“A new chapter in a novel is something like a new scene in a play,” says the titular character in the Royal Manitoba Theatre Centre’s production of Jane Eyre.

The trouble with this particular adaptation of Charlotte Brontë’s famed 1847 novel is that it seems to have forgotten which of those two it is.

The story is familiar to many, but if you need a quick recap: we follow Jane Eyre (Jennifer Dzialoszynski) from her childhood as a neglected orphan through her horrific schooling, and to her employment as a governess for the ward of Edward Rochester (Tim Campbell) - the unattainable man with whom she falls in love. Throughout, though, Jane maintains her resolve and independence, becoming what many consider one of the first truly feminist characters in literature.

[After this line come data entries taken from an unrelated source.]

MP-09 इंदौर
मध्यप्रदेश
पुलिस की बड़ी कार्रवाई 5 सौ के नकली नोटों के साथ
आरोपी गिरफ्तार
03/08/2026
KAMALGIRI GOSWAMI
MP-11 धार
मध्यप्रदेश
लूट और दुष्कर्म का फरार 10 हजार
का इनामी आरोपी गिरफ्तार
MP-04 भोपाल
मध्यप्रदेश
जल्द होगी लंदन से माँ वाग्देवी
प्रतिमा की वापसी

This version, adapted for the stage by Seattle playwright Julie Beckman, employs the technique of “chamber theatre” - which has all of the play’s characters alternate as narrators, often describing their own actions or inner monologue.

Used judiciously, this can be an effective technique - especially in telling a story like Jane Eyre, where so much of the action is internal rather than external.

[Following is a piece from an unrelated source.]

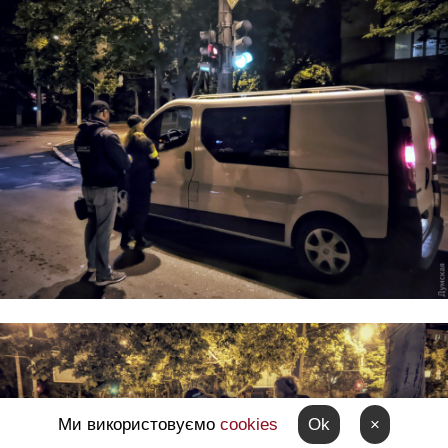
Ми використовуємо
cookies
Ok
×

Tim Campbell and Jennifer Dzialoszynski in MTC's Jane Eyre

Tim Campbell and Jennifer Dzialoszynski in MTC's Jane Eyre. (Bruce Monk)

Here, though, it’s slathered on like a thick coat of paint. Do we really need a character to tell us he sat down, as he does so - or have Jane tell us that Rochester held her hand tightly, when we can clearly see for ourselves he is? The incessant reliance on narration here is a case of show and tell, and so is often an exercise in redundancy.

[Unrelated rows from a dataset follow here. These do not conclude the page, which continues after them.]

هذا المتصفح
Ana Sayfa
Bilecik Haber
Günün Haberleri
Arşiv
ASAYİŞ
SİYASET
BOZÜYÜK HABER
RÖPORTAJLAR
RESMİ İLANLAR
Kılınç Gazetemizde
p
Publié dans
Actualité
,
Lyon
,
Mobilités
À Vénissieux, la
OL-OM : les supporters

The great shame of this all is that in the too few moments where the narration is abandoned, and characters simply interact with one another, the enduring strength of Brontë’s writing and talent onstage shine through. Dzialoszynski and Campbell create a genuinely touching chemistry, for example, as Jane and Rochester’s thwarted romance reaches its conclusion - and they don’t need to explain to us how they’re feeling in that moment, because it’s plain to see.

The two leads, along with the rest of director Tracey Flye’s eight-member cast (rounded out by a half dozen performers who take on dozens of roles), struggle valiantly with this - perhaps none more so than Dzialoszynski. But burdened as she is with so much narration, her Jane too often strays from stoic to simply flat.

It all left me with the sense of watching a fine dramatic reading - but tedious theatre.

Jane Eyre runs at the John Hirsch Theatre (RMTC Mainstage) until Feb. 1.